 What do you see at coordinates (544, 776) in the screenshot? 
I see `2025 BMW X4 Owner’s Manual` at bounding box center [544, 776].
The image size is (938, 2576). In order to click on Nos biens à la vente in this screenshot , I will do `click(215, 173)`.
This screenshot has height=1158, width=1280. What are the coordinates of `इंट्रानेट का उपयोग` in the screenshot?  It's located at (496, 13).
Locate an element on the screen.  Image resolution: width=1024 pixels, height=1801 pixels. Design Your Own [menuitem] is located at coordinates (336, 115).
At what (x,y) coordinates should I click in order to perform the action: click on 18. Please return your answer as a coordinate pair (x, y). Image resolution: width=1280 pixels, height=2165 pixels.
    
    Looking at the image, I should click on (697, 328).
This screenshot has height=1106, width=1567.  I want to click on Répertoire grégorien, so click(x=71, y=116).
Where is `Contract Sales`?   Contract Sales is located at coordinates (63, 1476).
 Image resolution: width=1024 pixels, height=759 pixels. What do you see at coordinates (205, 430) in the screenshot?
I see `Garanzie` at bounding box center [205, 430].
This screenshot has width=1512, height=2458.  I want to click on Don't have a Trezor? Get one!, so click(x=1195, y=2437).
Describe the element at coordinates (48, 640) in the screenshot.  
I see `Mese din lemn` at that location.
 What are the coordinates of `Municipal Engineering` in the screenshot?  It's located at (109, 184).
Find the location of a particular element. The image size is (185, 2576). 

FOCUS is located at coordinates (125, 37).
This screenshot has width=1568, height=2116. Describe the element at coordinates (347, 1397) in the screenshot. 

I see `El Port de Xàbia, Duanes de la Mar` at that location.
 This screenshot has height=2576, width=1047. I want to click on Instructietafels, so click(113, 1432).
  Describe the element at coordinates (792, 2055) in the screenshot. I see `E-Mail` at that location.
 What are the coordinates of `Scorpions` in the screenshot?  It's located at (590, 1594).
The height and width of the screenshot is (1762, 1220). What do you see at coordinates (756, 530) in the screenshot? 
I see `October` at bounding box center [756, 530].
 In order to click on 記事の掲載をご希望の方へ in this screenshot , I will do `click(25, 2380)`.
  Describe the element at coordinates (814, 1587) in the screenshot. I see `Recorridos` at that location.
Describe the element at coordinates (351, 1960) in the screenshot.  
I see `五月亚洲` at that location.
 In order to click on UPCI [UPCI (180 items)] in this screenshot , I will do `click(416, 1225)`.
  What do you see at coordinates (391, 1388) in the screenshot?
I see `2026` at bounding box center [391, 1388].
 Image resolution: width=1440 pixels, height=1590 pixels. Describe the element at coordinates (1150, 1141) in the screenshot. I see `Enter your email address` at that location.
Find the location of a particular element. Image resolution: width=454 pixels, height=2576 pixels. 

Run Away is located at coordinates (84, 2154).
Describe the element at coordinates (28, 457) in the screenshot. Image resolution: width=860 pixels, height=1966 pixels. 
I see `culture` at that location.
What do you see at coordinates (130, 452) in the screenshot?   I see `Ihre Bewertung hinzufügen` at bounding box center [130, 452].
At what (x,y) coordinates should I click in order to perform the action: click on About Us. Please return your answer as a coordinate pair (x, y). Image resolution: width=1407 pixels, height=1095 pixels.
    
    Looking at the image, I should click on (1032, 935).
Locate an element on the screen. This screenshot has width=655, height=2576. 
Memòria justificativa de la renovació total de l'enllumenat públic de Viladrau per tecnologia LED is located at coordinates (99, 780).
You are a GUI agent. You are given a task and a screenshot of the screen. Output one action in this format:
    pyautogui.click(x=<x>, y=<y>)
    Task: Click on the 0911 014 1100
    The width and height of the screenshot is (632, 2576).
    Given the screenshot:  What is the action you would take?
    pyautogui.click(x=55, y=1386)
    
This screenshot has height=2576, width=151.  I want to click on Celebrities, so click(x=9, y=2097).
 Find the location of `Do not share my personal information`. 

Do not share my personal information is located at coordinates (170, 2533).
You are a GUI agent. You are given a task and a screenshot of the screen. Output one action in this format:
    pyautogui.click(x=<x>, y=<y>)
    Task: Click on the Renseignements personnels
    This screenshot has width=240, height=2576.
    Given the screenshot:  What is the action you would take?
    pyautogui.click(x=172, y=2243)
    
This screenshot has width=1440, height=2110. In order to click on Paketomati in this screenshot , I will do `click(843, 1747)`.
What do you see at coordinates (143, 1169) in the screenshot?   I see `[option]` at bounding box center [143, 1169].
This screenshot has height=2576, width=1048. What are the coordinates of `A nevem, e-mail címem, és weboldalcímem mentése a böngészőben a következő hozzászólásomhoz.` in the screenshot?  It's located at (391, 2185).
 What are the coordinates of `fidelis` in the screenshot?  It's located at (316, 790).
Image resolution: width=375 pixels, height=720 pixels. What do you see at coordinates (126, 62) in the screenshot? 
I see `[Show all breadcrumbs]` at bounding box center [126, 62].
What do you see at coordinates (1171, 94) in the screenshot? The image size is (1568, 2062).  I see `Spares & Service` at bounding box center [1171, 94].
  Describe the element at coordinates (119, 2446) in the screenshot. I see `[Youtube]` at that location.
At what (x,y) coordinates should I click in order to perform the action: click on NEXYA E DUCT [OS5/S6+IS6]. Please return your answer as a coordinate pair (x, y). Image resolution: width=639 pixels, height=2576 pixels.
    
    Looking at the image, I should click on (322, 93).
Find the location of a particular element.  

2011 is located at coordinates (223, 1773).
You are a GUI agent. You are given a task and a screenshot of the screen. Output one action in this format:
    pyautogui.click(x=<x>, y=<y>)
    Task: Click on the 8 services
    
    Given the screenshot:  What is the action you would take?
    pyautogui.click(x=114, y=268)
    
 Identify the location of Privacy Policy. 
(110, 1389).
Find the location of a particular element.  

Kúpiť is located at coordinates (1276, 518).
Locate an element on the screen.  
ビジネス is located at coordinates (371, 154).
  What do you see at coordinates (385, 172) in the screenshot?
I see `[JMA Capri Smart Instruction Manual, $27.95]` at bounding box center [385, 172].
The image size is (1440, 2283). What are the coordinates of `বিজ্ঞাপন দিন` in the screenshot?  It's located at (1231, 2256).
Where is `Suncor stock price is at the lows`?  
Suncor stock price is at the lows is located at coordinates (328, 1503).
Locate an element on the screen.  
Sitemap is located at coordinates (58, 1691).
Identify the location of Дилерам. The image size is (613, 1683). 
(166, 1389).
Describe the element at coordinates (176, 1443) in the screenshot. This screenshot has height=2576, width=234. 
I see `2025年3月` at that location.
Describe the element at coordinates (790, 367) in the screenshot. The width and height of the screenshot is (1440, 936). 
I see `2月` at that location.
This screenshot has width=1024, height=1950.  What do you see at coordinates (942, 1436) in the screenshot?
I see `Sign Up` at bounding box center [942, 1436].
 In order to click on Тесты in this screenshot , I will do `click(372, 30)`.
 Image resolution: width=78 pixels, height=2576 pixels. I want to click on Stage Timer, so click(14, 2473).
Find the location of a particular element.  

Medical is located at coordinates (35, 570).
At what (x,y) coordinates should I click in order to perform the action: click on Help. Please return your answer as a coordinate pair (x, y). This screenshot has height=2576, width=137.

▶ _Your objective_
In this exercise, the data above is to be printed exactly.

▶ _Result for this task_
 What do you see at coordinates (544, 776) in the screenshot? 
I see `2025 BMW X4 Owner’s Manual` at bounding box center [544, 776].
The image size is (938, 2576). In order to click on Nos biens à la vente in this screenshot , I will do `click(215, 173)`.
This screenshot has height=1158, width=1280. What are the coordinates of `इंट्रानेट का उपयोग` in the screenshot?  It's located at (496, 13).
Locate an element on the screen.  Image resolution: width=1024 pixels, height=1801 pixels. Design Your Own [menuitem] is located at coordinates (336, 115).
At what (x,y) coordinates should I click in order to perform the action: click on 18. Please return your answer as a coordinate pair (x, y). Image resolution: width=1280 pixels, height=2165 pixels.
    
    Looking at the image, I should click on (697, 328).
This screenshot has height=1106, width=1567.  I want to click on Répertoire grégorien, so click(x=71, y=116).
Where is `Contract Sales`?   Contract Sales is located at coordinates (63, 1476).
 Image resolution: width=1024 pixels, height=759 pixels. What do you see at coordinates (205, 430) in the screenshot?
I see `Garanzie` at bounding box center [205, 430].
This screenshot has width=1512, height=2458.  I want to click on Don't have a Trezor? Get one!, so click(x=1195, y=2437).
Describe the element at coordinates (48, 640) in the screenshot.  
I see `Mese din lemn` at that location.
 What are the coordinates of `Municipal Engineering` in the screenshot?  It's located at (109, 184).
Find the location of a particular element. The image size is (185, 2576). 

FOCUS is located at coordinates (125, 37).
This screenshot has width=1568, height=2116. Describe the element at coordinates (347, 1397) in the screenshot. 

I see `El Port de Xàbia, Duanes de la Mar` at that location.
 This screenshot has height=2576, width=1047. I want to click on Instructietafels, so click(113, 1432).
  Describe the element at coordinates (792, 2055) in the screenshot. I see `E-Mail` at that location.
 What are the coordinates of `Scorpions` in the screenshot?  It's located at (590, 1594).
The height and width of the screenshot is (1762, 1220). What do you see at coordinates (756, 530) in the screenshot? 
I see `October` at bounding box center [756, 530].
 In order to click on 記事の掲載をご希望の方へ in this screenshot , I will do `click(25, 2380)`.
  Describe the element at coordinates (814, 1587) in the screenshot. I see `Recorridos` at that location.
Describe the element at coordinates (351, 1960) in the screenshot.  
I see `五月亚洲` at that location.
 In order to click on UPCI [UPCI (180 items)] in this screenshot , I will do `click(416, 1225)`.
  What do you see at coordinates (391, 1388) in the screenshot?
I see `2026` at bounding box center [391, 1388].
 Image resolution: width=1440 pixels, height=1590 pixels. Describe the element at coordinates (1150, 1141) in the screenshot. I see `Enter your email address` at that location.
Find the location of a particular element. Image resolution: width=454 pixels, height=2576 pixels. 

Run Away is located at coordinates (84, 2154).
Describe the element at coordinates (28, 457) in the screenshot. Image resolution: width=860 pixels, height=1966 pixels. 
I see `culture` at that location.
What do you see at coordinates (130, 452) in the screenshot?   I see `Ihre Bewertung hinzufügen` at bounding box center [130, 452].
At what (x,y) coordinates should I click in order to perform the action: click on About Us. Please return your answer as a coordinate pair (x, y). Image resolution: width=1407 pixels, height=1095 pixels.
    
    Looking at the image, I should click on (1032, 935).
Locate an element on the screen. This screenshot has width=655, height=2576. 
Memòria justificativa de la renovació total de l'enllumenat públic de Viladrau per tecnologia LED is located at coordinates (99, 780).
You are a GUI agent. You are given a task and a screenshot of the screen. Output one action in this format:
    pyautogui.click(x=<x>, y=<y>)
    Task: Click on the 0911 014 1100
    The width and height of the screenshot is (632, 2576).
    Given the screenshot:  What is the action you would take?
    pyautogui.click(x=55, y=1386)
    
This screenshot has height=2576, width=151.  I want to click on Celebrities, so click(x=9, y=2097).
 Find the location of `Do not share my personal information`. 

Do not share my personal information is located at coordinates (170, 2533).
You are a GUI agent. You are given a task and a screenshot of the screen. Output one action in this format:
    pyautogui.click(x=<x>, y=<y>)
    Task: Click on the Renseignements personnels
    This screenshot has width=240, height=2576.
    Given the screenshot:  What is the action you would take?
    pyautogui.click(x=172, y=2243)
    
This screenshot has width=1440, height=2110. In order to click on Paketomati in this screenshot , I will do `click(843, 1747)`.
What do you see at coordinates (143, 1169) in the screenshot?   I see `[option]` at bounding box center [143, 1169].
This screenshot has height=2576, width=1048. What are the coordinates of `A nevem, e-mail címem, és weboldalcímem mentése a böngészőben a következő hozzászólásomhoz.` in the screenshot?  It's located at (391, 2185).
 What are the coordinates of `fidelis` in the screenshot?  It's located at (316, 790).
Image resolution: width=375 pixels, height=720 pixels. What do you see at coordinates (126, 62) in the screenshot? 
I see `[Show all breadcrumbs]` at bounding box center [126, 62].
What do you see at coordinates (1171, 94) in the screenshot? The image size is (1568, 2062).  I see `Spares & Service` at bounding box center [1171, 94].
  Describe the element at coordinates (119, 2446) in the screenshot. I see `[Youtube]` at that location.
At what (x,y) coordinates should I click in order to perform the action: click on NEXYA E DUCT [OS5/S6+IS6]. Please return your answer as a coordinate pair (x, y). Image resolution: width=639 pixels, height=2576 pixels.
    
    Looking at the image, I should click on (322, 93).
Find the location of a particular element.  

2011 is located at coordinates (223, 1773).
You are a GUI agent. You are given a task and a screenshot of the screen. Output one action in this format:
    pyautogui.click(x=<x>, y=<y>)
    Task: Click on the 8 services
    
    Given the screenshot:  What is the action you would take?
    pyautogui.click(x=114, y=268)
    
 Identify the location of Privacy Policy. 
(110, 1389).
Find the location of a particular element.  

Kúpiť is located at coordinates (1276, 518).
Locate an element on the screen.  
ビジネス is located at coordinates (371, 154).
  What do you see at coordinates (385, 172) in the screenshot?
I see `[JMA Capri Smart Instruction Manual, $27.95]` at bounding box center [385, 172].
The image size is (1440, 2283). What are the coordinates of `বিজ্ঞাপন দিন` in the screenshot?  It's located at (1231, 2256).
Where is `Suncor stock price is at the lows`?  
Suncor stock price is at the lows is located at coordinates (328, 1503).
Locate an element on the screen.  
Sitemap is located at coordinates (58, 1691).
Identify the location of Дилерам. The image size is (613, 1683). 
(166, 1389).
Describe the element at coordinates (176, 1443) in the screenshot. This screenshot has height=2576, width=234. 
I see `2025年3月` at that location.
Describe the element at coordinates (790, 367) in the screenshot. The width and height of the screenshot is (1440, 936). 
I see `2月` at that location.
This screenshot has width=1024, height=1950.  What do you see at coordinates (942, 1436) in the screenshot?
I see `Sign Up` at bounding box center [942, 1436].
 In order to click on Тесты in this screenshot , I will do `click(372, 30)`.
 Image resolution: width=78 pixels, height=2576 pixels. I want to click on Stage Timer, so click(14, 2473).
Find the location of a particular element.  

Medical is located at coordinates (35, 570).
At what (x,y) coordinates should I click in order to perform the action: click on Help. Please return your answer as a coordinate pair (x, y). This screenshot has height=2576, width=137.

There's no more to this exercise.